Happy Reading! Skál!
~ Colin Anders Brodd

Thursday, November 1, 2018

Scary Short Story Contest WINNER - "Remember!"

Hello everyone,

WINNER!


     I am pleased to announce that the short story "Remember!" (which has appeared in Tales From Midhgardhur on Channillo and in Tales From Midhgardhur, Volume II) is one of the five winners of the 2018 Scary Short Story Contest from SIA (Support for Indie Authors)! I am very proud of this particular story, which was actually written as an experimental challenge (it is a rare 2nd person perspective story!), and glad to be able to say that the Tales From Midhgardhur are not just award-winning fiction, but contest-winning as well! "We LOVED this piece and are very excited to feature it on our website," wrote Ann Livi Andrews for SIA. 

Happy Reading! Skál!
~ Colin Anders Brodd 

Wednesday, January 25, 2017

Word Count Wednesday . . . Remember!

Hello everyone,


     It is Word Count Wednesday once more! "Howl of the Ulfhedhnar" is finished and in editing; it is scheduled to post on Friday, 1/27/17 on Tales from Midhgardhur at Channillo.com. Berserkers and werewolves! That sounds like fun, right? "Howl of the Ulfhedhnar" weighs in at around 5430 words.

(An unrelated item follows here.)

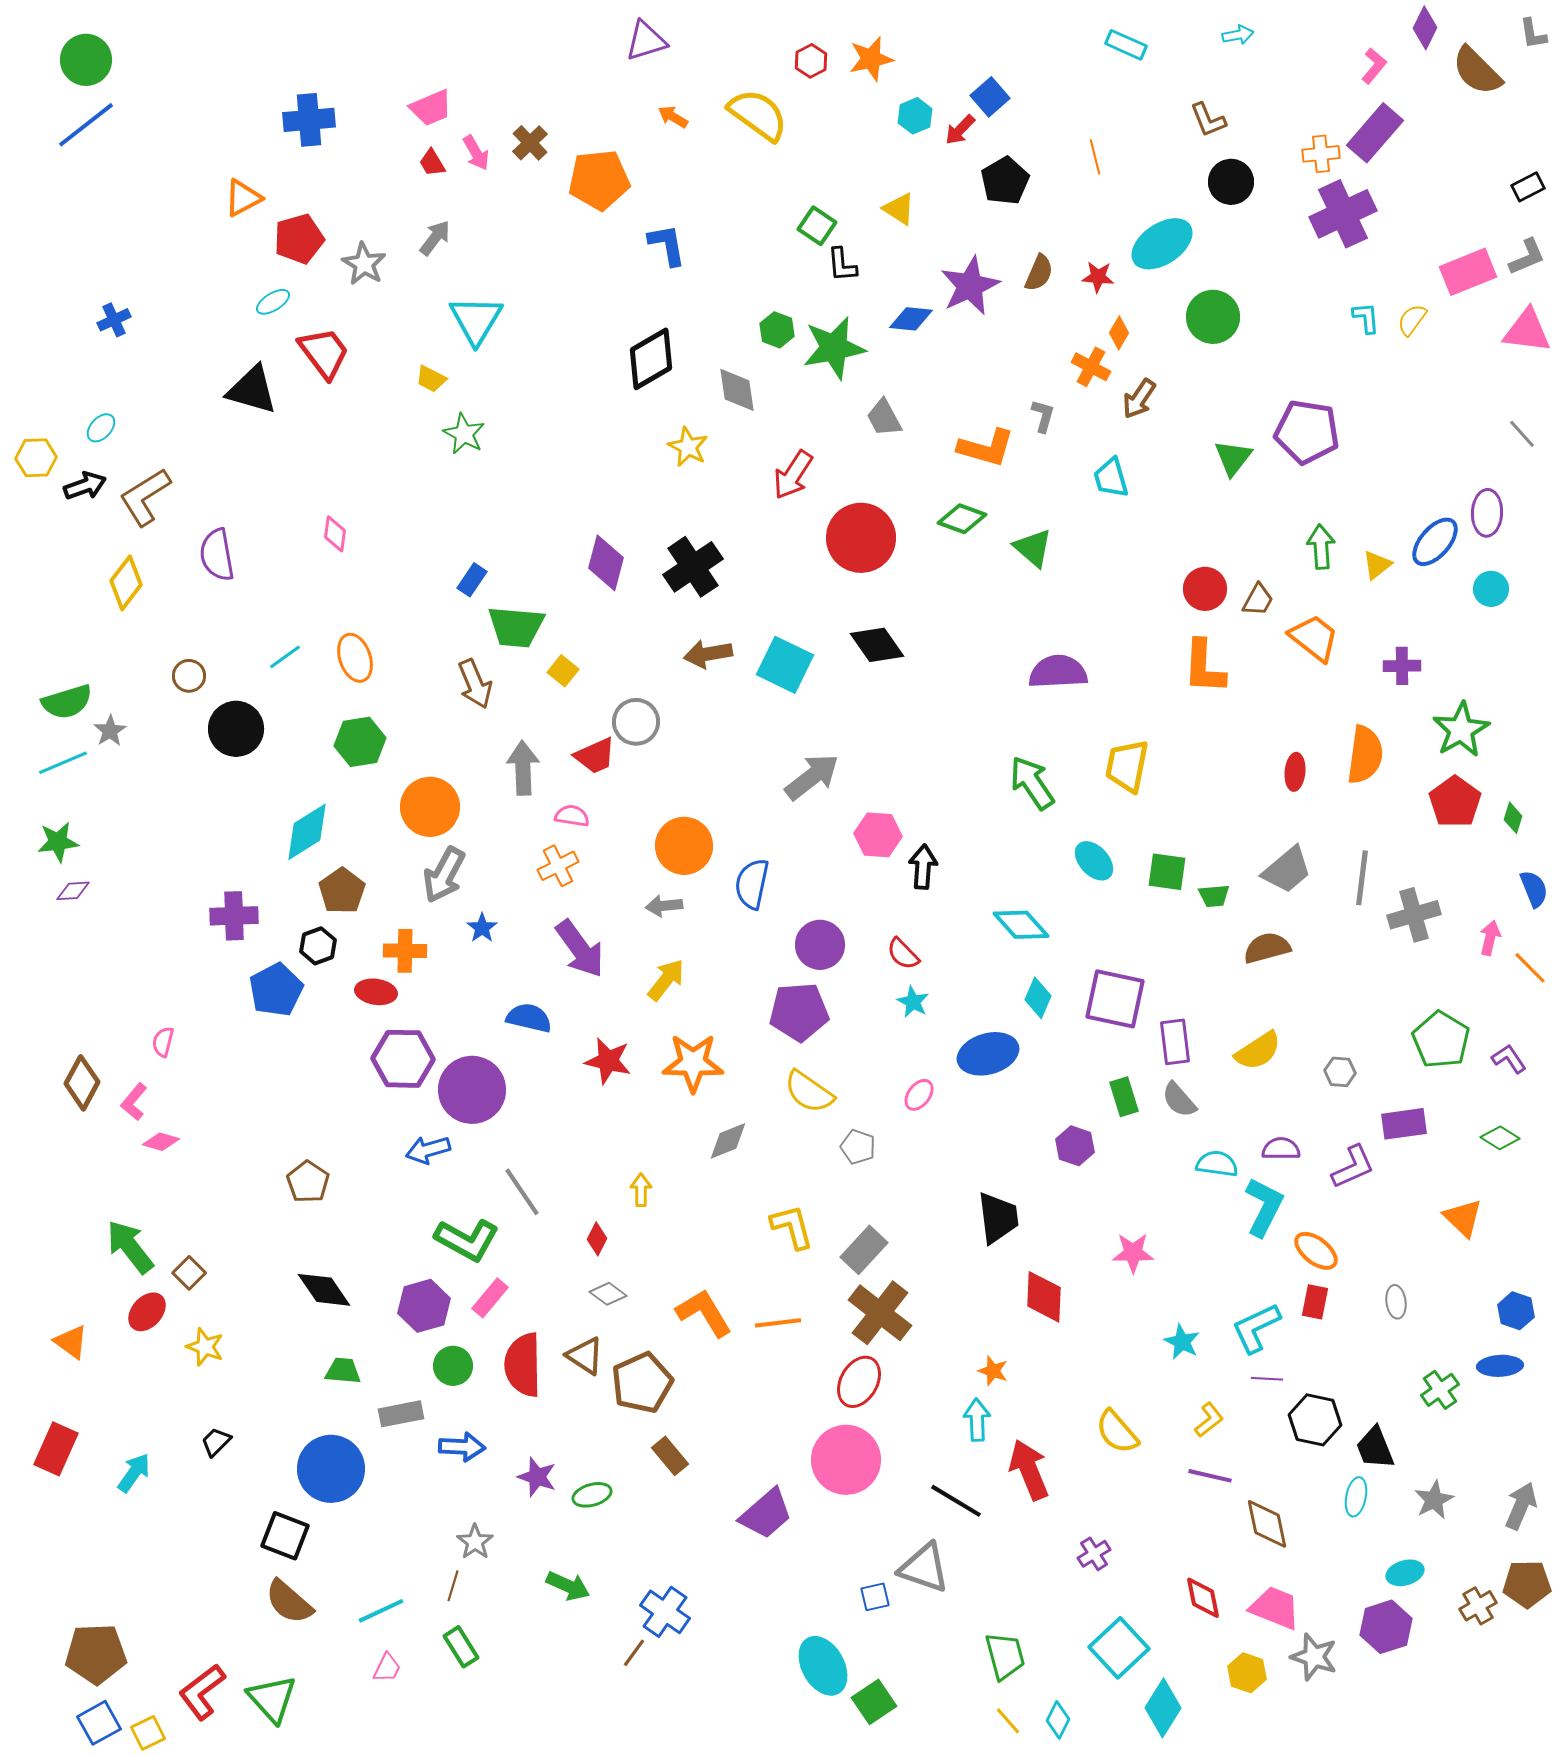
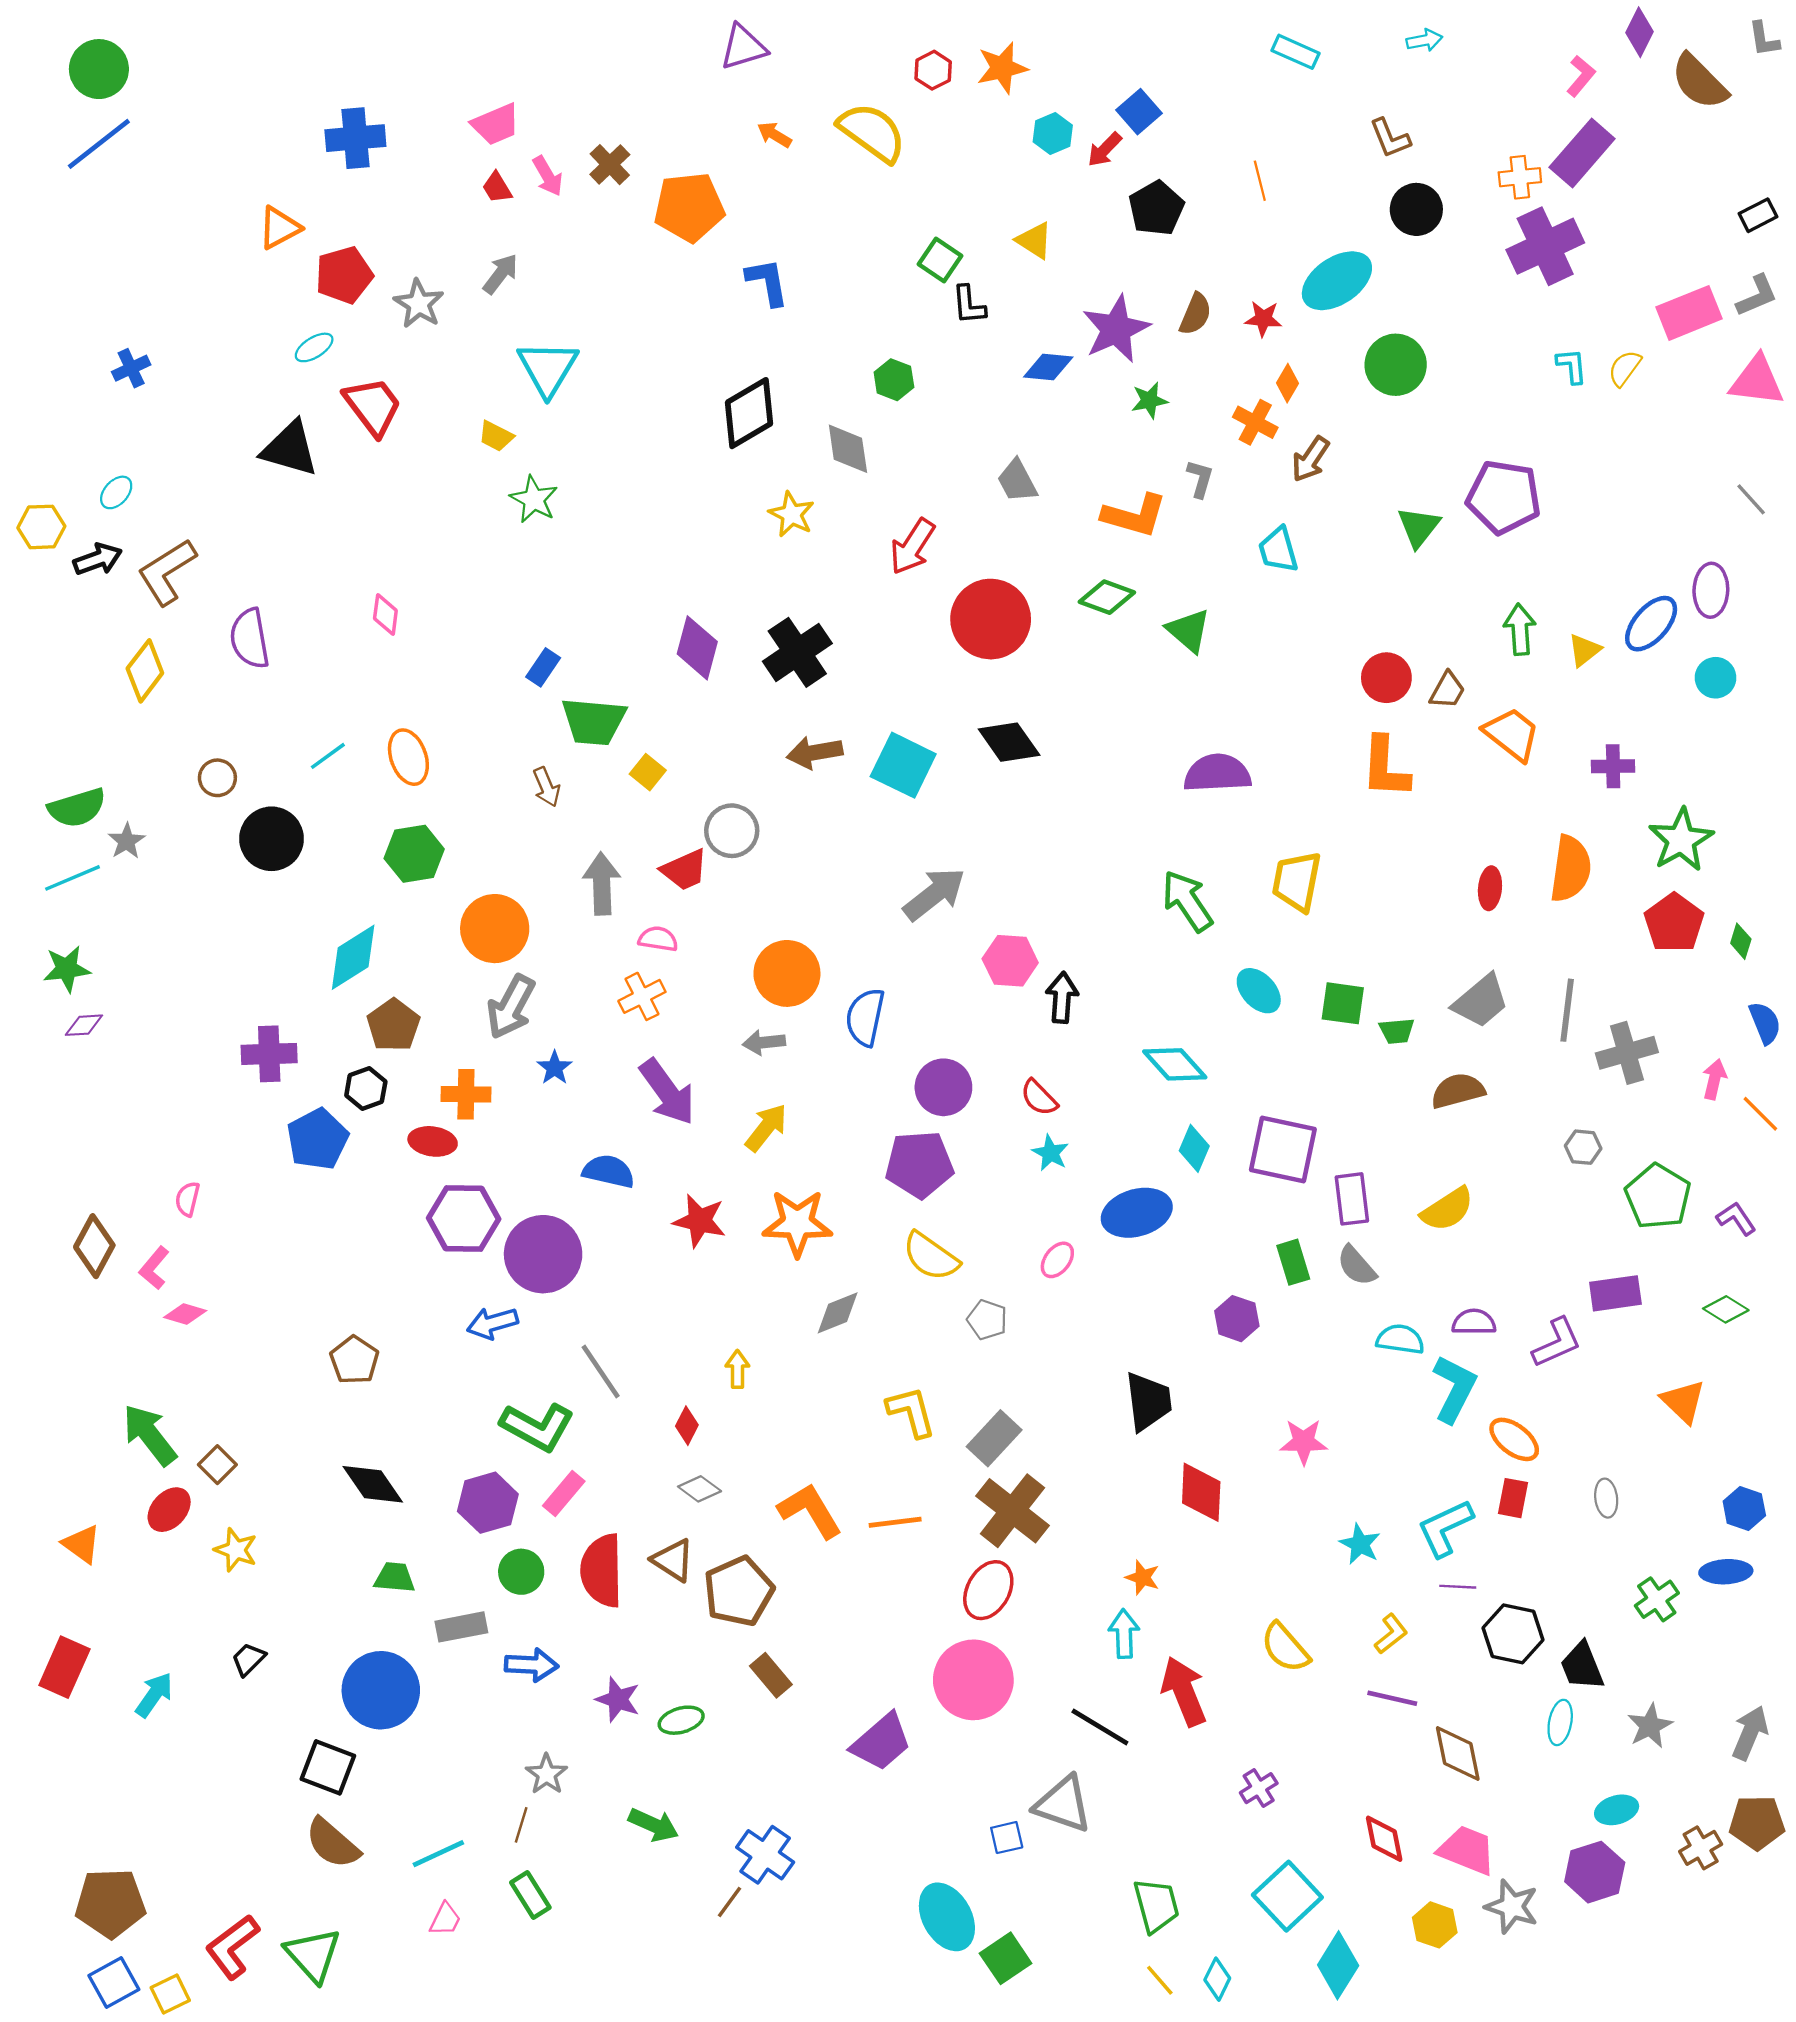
green star: (834, 348) -> (1149, 400), moved, size x0.5
brown arrow: (475, 684) -> (546, 787), size x0.7
gray hexagon: (1340, 1072) -> (1583, 1147), moved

      Right now, most of my energy is going into "Remember!" Remember is going to be a very short piece (not my shortest - that honor goes to "Hjalti's First Holmganga," which is exactly 55 words, and probably one of the hardest things I've ever tried to write precisely because I was trying to keep it to exactly 55 words. No, "Remember!" is not that short, but it will probably only be 3 or 4 pages long when it is finished. "Remember!" is not challenging because of its length, however, but because of its perspective.

     "Remember!" is the first story I've written for Tales from Midhgardhur that is written entirely in the 2nd person. That is not as easy as it sounds. Most stories are written in either the 3rd person, in which the narrator tells you what he, she, it, or they did. Some are written in the 1st person, from the perspective of a character in the story - I tried that with Ormsbani, and it was great, but I found it crept into everything else I was writing at the same time! But 2nd person narratives - telling you what you are experiencing - are extremely rare.

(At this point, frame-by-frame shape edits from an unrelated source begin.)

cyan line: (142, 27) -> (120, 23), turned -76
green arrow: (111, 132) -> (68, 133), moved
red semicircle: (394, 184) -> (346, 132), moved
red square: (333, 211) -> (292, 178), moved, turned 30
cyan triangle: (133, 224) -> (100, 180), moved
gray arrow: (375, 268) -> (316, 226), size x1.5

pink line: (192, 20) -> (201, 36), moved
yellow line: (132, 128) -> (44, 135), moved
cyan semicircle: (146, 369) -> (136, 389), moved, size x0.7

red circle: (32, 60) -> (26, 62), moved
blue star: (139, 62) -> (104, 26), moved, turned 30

     I got the inspiration to do a story like this from an old Weird Tales story called "The House of Ecstasy" by Ralph Milne Farley, published in April 1938. The conceit of that story (without revealing too much!) is that the reader is being told of something that he experienced and has been hypnotized to forget. The idea is that the reader is to internalize the story; the reader experienced that story, and the reader was hypnotized to forget, and only as he is reading "The House of Ecstasy" does he begin to "remember" what happened. As a writer, reading this story, I was fascinated. Oh, the story itself is a little hokey now, but it still works, for the most part. But the technique of a 2nd person narrative fascinated me. I made an immediate note in my commonplace book that I would like to try a 2nd person story, sometime.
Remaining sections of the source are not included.